::: DATA :::
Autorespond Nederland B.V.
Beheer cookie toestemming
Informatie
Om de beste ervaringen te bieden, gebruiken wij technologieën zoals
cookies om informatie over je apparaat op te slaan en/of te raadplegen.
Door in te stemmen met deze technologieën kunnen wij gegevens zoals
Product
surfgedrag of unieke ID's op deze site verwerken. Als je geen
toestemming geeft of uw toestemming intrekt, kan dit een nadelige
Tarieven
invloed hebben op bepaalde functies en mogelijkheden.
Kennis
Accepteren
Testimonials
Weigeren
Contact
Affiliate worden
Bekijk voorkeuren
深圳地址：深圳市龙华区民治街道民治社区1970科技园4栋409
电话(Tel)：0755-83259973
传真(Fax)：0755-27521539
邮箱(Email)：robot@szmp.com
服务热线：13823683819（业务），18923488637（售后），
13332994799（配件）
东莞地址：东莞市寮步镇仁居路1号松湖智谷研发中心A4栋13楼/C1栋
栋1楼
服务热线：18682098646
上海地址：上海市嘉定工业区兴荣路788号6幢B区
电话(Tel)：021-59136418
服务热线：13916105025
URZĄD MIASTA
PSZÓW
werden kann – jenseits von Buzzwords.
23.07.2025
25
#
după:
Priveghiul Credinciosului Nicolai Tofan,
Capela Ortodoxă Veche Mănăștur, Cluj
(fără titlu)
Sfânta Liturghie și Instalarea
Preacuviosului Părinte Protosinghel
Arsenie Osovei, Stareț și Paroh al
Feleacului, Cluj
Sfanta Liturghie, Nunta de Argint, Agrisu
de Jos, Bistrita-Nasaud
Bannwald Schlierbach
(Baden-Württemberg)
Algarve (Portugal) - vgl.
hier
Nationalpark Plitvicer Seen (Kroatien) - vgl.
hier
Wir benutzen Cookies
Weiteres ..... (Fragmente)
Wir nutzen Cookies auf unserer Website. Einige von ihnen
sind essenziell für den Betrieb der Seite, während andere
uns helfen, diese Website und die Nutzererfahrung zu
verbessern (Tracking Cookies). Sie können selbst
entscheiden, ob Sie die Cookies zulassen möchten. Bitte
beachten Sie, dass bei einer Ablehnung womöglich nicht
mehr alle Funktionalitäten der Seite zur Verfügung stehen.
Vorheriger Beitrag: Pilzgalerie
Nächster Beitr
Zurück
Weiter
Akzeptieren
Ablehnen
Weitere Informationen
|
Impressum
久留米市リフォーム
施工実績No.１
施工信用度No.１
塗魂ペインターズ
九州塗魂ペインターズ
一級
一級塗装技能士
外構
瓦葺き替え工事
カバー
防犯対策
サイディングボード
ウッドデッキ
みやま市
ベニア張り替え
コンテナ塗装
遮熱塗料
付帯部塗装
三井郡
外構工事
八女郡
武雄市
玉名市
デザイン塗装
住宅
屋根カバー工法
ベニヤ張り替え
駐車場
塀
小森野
:::
### REQUIRED ACTION:
Set down the entries again exactly as they are.

### RESPONSE BELOW:
Autorespond Nederland B.V.
Beheer cookie toestemming
Informatie
Om de beste ervaringen te bieden, gebruiken wij technologieën zoals
cookies om informatie over je apparaat op te slaan en/of te raadplegen.
Door in te stemmen met deze technologieën kunnen wij gegevens zoals
Product
surfgedrag of unieke ID's op deze site verwerken. Als je geen
toestemming geeft of uw toestemming intrekt, kan dit een nadelige
Tarieven
invloed hebben op bepaalde functies en mogelijkheden.
Kennis
Accepteren
Testimonials
Weigeren
Contact
Affiliate worden
Bekijk voorkeuren
深圳地址：深圳市龙华区民治街道民治社区1970科技园4栋409
电话(Tel)：0755-83259973
传真(Fax)：0755-27521539
邮箱(Email)：robot@szmp.com
服务热线：13823683819（业务），18923488637（售后），
13332994799（配件）
东莞地址：东莞市寮步镇仁居路1号松湖智谷研发中心A4栋13楼/C1栋
栋1楼
服务热线：18682098646
上海地址：上海市嘉定工业区兴荣路788号6幢B区
电话(Tel)：021-59136418
服务热线：13916105025
URZĄD MIASTA
PSZÓW
werden kann – jenseits von Buzzwords.
23.07.2025
25
#
după:
Priveghiul Credinciosului Nicolai Tofan,
Capela Ortodoxă Veche Mănăștur, Cluj
(fără titlu)
Sfânta Liturghie și Instalarea
Preacuviosului Părinte Protosinghel
Arsenie Osovei, Stareț și Paroh al
Feleacului, Cluj
Sfanta Liturghie, Nunta de Argint, Agrisu
de Jos, Bistrita-Nasaud
Bannwald Schlierbach
(Baden-Württemberg)
Algarve (Portugal) - vgl.
hier
Nationalpark Plitvicer Seen (Kroatien) - vgl.
hier
Wir benutzen Cookies
Weiteres ..... (Fragmente)
Wir nutzen Cookies auf unserer Website. Einige von ihnen
sind essenziell für den Betrieb der Seite, während andere
uns helfen, diese Website und die Nutzererfahrung zu
verbessern (Tracking Cookies). Sie können selbst
entscheiden, ob Sie die Cookies zulassen möchten. Bitte
beachten Sie, dass bei einer Ablehnung womöglich nicht
mehr alle Funktionalitäten der Seite zur Verfügung stehen.
Vorheriger Beitrag: Pilzgalerie
Nächster Beitr
Zurück
Weiter
Akzeptieren
Ablehnen
Weitere Informationen
|
Impressum
久留米市リフォーム
施工実績No.１
施工信用度No.１
塗魂ペインターズ
九州塗魂ペインターズ
一級
一級塗装技能士
外構
瓦葺き替え工事
カバー
防犯対策
サイディングボード
ウッドデッキ
みやま市
ベニア張り替え
コンテナ塗装
遮熱塗料
付帯部塗装
三井郡
外構工事
八女郡
武雄市
玉名市
デザイン塗装
住宅
屋根カバー工法
ベニヤ張り替え
駐車場
塀
小森野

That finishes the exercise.